Damian Hilbrycht – 3 – po raz kolejny stanowił pomost pomiędzy obroną a atakiem. Jednak ofensywa Brunatnych po raz kolejny grała słabo, zatem piłkarz wypożyczony z Podbeskidzia częściej widywany był pod własnym polem karnym. W 16. minucie nieskutecznie próbował zablokować strzał Rygaarda. W 33. minucie przy próbie rozpoczęcia ataku GKS-u stracił piłkę, a Rycerze Wiosny ruszyli do przodu stwarzając sobie dogodną okazję bramkową. Natomiast w 72. minucie mógł sam pokonać bramkarza rywali, ale centrę Magiery z rzutu wolnego przeciął obrońca ŁKS-u i 22-latek minął się z piłką. Popełniał więcej błędów niż w poprzednich spotkaniach, a jego gra do przodu nie wniosła wiele.
Dawid Flaszka – 2 – bezbarwny występ.
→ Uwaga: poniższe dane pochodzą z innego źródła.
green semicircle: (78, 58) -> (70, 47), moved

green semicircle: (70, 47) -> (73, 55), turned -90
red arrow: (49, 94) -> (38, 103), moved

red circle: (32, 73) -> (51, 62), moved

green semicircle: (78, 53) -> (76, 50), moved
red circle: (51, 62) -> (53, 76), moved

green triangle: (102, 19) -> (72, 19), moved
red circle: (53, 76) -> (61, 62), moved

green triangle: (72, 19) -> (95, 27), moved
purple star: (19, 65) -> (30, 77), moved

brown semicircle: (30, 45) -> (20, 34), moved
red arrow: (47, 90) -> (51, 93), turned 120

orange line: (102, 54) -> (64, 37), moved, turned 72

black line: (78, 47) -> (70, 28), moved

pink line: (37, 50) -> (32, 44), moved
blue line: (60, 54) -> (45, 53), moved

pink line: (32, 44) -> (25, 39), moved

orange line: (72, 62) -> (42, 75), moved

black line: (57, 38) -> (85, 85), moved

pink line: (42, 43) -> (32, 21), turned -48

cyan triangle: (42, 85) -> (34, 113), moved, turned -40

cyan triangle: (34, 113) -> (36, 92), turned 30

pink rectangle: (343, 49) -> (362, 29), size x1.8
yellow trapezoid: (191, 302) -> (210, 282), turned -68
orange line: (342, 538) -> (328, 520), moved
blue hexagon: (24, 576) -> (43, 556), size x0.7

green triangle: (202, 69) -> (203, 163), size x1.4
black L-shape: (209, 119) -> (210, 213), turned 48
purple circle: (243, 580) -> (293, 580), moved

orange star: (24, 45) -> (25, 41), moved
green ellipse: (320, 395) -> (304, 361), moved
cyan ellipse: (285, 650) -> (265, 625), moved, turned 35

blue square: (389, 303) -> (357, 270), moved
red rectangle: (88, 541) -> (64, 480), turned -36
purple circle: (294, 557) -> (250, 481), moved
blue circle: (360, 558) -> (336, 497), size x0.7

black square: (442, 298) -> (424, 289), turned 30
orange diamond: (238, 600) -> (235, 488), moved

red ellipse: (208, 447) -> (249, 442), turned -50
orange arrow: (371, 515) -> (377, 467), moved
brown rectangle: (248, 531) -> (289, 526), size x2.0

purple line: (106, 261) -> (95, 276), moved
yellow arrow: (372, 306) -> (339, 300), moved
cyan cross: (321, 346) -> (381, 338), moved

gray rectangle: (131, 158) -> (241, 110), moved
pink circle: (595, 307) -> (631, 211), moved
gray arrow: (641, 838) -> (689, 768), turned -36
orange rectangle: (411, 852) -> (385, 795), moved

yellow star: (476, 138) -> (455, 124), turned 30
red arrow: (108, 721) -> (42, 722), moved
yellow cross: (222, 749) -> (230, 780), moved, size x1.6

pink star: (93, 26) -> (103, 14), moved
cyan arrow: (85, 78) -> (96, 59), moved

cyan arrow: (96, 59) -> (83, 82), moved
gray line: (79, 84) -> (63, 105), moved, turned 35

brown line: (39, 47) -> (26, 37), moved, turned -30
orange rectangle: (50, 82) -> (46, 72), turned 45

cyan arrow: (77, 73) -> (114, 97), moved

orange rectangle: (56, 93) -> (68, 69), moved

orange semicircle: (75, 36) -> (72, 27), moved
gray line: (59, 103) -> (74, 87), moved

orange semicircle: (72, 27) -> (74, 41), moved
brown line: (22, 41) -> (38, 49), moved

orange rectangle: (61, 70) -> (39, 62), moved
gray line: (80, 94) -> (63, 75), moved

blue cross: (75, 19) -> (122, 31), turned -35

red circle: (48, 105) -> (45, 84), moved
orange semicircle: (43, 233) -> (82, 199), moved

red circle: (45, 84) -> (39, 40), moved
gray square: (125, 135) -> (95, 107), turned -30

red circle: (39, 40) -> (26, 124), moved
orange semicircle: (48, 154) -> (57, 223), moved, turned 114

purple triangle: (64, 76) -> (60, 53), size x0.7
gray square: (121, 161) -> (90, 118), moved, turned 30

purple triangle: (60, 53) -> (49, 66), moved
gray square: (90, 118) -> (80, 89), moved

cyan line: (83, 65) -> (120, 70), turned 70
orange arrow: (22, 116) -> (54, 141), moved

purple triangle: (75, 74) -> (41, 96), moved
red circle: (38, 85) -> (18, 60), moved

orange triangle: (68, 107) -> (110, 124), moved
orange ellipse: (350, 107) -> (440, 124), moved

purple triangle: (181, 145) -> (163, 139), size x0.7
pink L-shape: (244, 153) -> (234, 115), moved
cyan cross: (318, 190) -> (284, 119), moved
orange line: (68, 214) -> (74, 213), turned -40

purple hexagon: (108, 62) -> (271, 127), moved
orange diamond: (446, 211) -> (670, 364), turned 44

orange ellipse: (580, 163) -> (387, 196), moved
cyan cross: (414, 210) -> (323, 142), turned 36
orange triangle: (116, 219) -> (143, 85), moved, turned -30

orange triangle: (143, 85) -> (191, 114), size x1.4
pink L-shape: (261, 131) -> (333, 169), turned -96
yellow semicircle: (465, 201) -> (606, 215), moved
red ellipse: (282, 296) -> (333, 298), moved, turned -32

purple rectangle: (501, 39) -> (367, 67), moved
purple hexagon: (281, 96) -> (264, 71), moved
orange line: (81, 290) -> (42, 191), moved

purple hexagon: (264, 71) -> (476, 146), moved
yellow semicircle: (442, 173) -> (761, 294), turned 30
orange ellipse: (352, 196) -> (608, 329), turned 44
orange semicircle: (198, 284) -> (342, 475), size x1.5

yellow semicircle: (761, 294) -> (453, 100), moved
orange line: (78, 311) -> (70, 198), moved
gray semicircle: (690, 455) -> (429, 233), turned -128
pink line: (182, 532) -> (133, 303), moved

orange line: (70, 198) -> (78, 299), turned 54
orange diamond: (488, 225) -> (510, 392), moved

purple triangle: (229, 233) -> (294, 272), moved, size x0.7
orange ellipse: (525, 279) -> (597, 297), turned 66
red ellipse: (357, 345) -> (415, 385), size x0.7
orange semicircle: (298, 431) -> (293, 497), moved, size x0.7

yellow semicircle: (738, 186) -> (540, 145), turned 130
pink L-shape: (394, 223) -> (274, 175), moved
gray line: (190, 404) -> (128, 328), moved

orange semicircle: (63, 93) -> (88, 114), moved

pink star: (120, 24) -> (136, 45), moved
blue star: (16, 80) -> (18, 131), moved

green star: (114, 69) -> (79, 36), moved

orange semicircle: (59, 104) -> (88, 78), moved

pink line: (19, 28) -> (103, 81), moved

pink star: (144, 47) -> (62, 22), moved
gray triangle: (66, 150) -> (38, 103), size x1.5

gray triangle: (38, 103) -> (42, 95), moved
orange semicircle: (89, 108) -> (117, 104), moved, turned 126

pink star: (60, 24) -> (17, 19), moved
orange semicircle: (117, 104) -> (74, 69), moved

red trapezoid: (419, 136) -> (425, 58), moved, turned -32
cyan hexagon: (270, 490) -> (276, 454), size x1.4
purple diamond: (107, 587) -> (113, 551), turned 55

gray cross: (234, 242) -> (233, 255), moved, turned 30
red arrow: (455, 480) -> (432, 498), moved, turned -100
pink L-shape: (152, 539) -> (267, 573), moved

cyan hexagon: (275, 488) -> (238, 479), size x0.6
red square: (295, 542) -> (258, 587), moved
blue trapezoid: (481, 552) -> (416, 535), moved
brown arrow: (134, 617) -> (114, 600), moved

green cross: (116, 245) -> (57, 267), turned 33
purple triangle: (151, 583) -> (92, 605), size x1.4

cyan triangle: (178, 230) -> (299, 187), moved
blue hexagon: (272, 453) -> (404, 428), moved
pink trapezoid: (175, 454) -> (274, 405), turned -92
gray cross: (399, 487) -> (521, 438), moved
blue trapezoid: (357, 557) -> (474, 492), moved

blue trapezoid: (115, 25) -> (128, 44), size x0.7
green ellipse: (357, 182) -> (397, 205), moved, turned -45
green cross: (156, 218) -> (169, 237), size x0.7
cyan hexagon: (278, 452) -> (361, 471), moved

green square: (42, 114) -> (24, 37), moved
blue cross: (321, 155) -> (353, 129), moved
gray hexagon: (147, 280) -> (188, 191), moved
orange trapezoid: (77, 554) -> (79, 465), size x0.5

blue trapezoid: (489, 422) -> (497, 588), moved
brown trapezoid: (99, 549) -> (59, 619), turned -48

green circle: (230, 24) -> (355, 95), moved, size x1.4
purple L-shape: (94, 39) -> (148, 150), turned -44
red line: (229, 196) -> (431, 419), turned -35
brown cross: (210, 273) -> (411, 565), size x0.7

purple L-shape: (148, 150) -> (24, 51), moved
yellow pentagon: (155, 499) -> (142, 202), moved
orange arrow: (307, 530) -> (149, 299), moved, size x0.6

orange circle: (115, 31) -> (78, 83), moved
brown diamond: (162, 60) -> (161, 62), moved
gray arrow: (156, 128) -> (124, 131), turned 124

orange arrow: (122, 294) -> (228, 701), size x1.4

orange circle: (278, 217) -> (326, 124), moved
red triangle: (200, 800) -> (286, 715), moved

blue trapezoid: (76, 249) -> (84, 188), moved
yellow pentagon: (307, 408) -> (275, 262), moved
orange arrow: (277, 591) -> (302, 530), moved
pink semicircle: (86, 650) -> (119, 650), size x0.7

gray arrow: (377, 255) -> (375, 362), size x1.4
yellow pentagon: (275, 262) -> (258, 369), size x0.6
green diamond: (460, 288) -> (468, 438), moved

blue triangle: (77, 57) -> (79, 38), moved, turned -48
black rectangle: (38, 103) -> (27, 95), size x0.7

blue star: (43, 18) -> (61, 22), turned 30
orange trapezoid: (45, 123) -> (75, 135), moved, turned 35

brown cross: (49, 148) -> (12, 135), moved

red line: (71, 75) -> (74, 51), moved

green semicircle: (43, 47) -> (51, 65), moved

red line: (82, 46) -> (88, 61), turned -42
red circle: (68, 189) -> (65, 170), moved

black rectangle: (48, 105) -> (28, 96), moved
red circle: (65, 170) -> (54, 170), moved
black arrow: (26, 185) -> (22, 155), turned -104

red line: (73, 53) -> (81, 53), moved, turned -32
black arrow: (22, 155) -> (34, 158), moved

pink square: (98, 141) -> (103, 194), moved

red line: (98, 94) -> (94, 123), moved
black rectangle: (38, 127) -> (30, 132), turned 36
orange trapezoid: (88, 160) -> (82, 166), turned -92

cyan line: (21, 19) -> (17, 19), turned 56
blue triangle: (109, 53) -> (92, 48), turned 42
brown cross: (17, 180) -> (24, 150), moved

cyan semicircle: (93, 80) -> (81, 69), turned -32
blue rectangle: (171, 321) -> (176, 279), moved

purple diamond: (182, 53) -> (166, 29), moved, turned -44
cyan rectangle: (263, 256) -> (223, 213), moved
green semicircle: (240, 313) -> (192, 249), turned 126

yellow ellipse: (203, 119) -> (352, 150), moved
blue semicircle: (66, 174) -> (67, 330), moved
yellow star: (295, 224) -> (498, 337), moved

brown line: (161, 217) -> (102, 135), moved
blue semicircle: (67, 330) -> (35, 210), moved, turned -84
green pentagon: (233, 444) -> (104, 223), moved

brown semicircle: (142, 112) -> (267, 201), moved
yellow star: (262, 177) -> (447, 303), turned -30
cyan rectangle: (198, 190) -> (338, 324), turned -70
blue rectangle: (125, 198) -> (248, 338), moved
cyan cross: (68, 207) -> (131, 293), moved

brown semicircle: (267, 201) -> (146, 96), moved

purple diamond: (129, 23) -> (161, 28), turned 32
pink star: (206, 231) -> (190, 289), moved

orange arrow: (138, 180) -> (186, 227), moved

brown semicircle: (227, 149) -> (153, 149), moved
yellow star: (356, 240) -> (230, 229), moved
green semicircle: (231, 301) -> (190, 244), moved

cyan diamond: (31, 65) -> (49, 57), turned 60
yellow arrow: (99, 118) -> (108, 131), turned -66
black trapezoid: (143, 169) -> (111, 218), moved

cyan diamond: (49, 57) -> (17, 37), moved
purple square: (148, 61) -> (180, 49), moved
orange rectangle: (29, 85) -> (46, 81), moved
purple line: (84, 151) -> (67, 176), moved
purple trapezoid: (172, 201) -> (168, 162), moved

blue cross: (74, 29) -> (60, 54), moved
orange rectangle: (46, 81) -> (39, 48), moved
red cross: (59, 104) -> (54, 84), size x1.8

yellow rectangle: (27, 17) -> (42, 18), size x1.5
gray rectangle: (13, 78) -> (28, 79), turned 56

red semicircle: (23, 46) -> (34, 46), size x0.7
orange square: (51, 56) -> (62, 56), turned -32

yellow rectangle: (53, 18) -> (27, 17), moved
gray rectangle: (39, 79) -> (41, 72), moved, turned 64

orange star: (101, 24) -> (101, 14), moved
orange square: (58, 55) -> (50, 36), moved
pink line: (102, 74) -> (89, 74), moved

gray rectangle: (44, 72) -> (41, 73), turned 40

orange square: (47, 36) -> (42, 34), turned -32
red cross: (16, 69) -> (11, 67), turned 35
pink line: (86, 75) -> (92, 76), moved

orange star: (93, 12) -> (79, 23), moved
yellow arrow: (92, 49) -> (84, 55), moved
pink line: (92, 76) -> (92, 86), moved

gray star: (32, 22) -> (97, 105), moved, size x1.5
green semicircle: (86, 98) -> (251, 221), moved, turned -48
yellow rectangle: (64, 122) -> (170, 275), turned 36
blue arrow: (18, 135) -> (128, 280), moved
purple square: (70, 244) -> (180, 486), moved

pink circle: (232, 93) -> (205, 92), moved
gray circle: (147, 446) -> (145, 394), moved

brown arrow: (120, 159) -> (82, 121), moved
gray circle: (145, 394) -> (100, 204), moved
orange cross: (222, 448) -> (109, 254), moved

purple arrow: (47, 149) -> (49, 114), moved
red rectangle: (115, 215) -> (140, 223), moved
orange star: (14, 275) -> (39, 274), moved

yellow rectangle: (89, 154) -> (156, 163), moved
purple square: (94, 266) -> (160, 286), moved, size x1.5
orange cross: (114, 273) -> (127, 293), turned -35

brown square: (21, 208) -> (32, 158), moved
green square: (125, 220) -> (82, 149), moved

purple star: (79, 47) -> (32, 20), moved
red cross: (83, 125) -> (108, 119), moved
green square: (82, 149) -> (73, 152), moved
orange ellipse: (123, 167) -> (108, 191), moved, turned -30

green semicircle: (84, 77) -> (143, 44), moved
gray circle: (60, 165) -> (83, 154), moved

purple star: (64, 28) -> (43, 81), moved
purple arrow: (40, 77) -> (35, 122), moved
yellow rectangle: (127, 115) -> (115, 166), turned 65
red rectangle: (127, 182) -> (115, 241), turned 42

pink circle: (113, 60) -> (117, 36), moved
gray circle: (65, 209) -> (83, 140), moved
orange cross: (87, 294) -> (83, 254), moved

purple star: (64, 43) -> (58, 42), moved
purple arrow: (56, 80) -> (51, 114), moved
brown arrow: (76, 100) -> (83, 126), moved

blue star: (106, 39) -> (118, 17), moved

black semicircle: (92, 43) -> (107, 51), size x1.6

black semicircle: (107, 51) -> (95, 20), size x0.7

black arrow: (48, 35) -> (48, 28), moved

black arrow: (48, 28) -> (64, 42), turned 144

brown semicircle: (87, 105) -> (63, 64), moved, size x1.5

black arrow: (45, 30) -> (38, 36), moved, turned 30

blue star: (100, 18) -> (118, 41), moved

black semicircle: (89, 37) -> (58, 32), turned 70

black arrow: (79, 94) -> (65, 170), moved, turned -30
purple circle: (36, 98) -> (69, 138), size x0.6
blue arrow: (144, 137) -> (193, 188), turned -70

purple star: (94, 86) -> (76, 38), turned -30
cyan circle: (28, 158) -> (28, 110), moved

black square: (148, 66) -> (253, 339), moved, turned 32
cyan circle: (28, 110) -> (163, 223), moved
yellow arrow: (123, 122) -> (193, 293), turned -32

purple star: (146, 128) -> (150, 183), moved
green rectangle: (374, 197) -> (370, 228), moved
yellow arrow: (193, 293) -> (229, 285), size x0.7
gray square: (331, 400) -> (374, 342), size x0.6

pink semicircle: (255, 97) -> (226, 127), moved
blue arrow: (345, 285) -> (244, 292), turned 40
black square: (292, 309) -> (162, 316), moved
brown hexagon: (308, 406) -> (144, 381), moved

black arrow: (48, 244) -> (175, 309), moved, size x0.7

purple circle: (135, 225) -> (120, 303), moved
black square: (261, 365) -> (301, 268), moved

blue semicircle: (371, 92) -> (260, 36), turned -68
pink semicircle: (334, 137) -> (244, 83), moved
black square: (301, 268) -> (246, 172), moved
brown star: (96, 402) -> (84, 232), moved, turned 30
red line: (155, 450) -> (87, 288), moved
Co prawda już w 3. minucie wywarł pressing na Malarzu, co (prawie) poskutkowało błędem byłego bramkarza GKS-u, lecz nie licząc biegania, nie zaprezentował zbyt wiele jakości. Nie wyróżnił się ciekawym zagraniem, które otworzyłoby drogę do bramki, a na to zwracamy szczególną uwagę w grze „10”. Grał do 61. minuty, kiedy to zmienił go Maciej Koziara.
Bartosz Żurek – 3 – widoczny przez cały swój pobyt na murawie. W 8. minucie czujnie zgarnął piłkę przy rzucie różnym dla GKS-u. Chwilę potem sfaulował rywala na skraju własnej „16”. W 27. minucie otrzymał piłkę w polu karnym łodzian, ale po jego strzale głową, piłka powędrowała obok słupka bramki Malarza. Na początku drugiej połowy ukarany żółtą kartką. Wspierał kolegów w obronie, a jego interwencje przypominały sinusoidę – raz dobrze, a innym razem źle. Zmieniony przez Mikołaja Grzelaka w 61. minucie.
Maciej Mas – 0 – ocena podyktowana jest dwiema żółtymi kartkami, a w konsekwencji czerwoną. Pierwsze upomnienie młody napastnik otrzymał za utrudnienie wznowienia gry przez ŁKS. Drugą – za niepotrzebny faul w środkowej strefie boiska. Fatalne zachowanie 19-latka, który osłabił Brunatnych w drugiej połowie meczu. Gdy jeszcze był na boisku, nie wniósł wiele do gry. W 27. minucie wdarł się w pole karne rywali i zgrał piłkę do Żurka, a chwilę potem popisał się ciekawym rajdem, który jednak nie przyniósł zagrożenia dla bramki Malarza. Czerwona kartka podsumowała słaby występ napastnika GKS-u.
Z ławki dla rezerwowych weszli:
Maciej Koziara – 3 – od samego początku aktywny na boisku. Widać było, że chce pokazać się trenerowi. Ożywił nieco grę z przodu bełchatowian, lecz w jego grze było zbyt wiele egoizmu. W 79. minucie stanął przed świetną szansą na zdobycie bramki, ale fatalnie się pomylił. Gdyby nie to, można by pomyśleć nad „czwórką”.
Mikołaj Grzelak – 3 – na boisku pojawił się w 61. minucie i grał jako skrzydłowy. Wychowanek GKS-u rozkręcał się z minuty na minutę. To on zainicjował akcję z 79. minuty przechwytem i podaniem do Pawlika. Było to jednak za mało, by wystawić wyższą notę.
Valērijs Šabala i Sebastian Zalepa – grali zbyt krótko, by ocenić ich występ.